Gandhi's Truth: On the Origins of Militant Nonviolence
- Cover of the first edition
- Author: Erik H. Erikson
- Language: English
- Subject: Mahatma Gandhi
- Publisher: W. W. Norton
- Publication date: 1969
- Publication place: United States
- Media type: Print (hardcover and paperback)
- Pages: 476 (1989 reprint edition)
- ISBN: 0-393-00741-3 (1989 reprint edition)

= Gandhi's Truth =

Book by Erik Erikson on Mahatma Gandhi

Gandhi's Truth: On the Origins of Militant Nonviolence is a 1969 book about Mahatma Gandhi by the German-born American developmental psychologist Erik H. Erikson. It won the Pulitzer Prize for General Nonfiction
and the U.S. National Book Award in category Philosophy and Religion.
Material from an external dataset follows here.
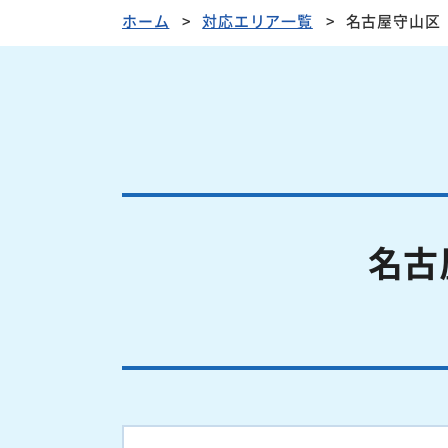
ホーム
対応エリア一覧
名古屋守山区
名古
The book was republished in 1993 by Norton.

==Contents==

The book examines the psychological development of Mahatma Gandhi alongside the evolution of his religious and political ideas. It reconstructs episodes from Gandhi's childhood in Kathiawar, his student years in London, and experiences in South Africa, relating these periods to his developing ideas about truth, self-discipline and nonviolence.

It studies Gandhi's leadership of the Ahmedabad textile workers' strike of 1918 and the fast he undertook. It became a pivotal moment in development of his personal methods of self-denial, moral persuasion in his practice of satyagraha and his emerging role as a political leader. Erikson applies concepts from psychoanalysis and his own theory of psychosocial development to Gandhi's psychological development and subsequent political action based on nonviolence.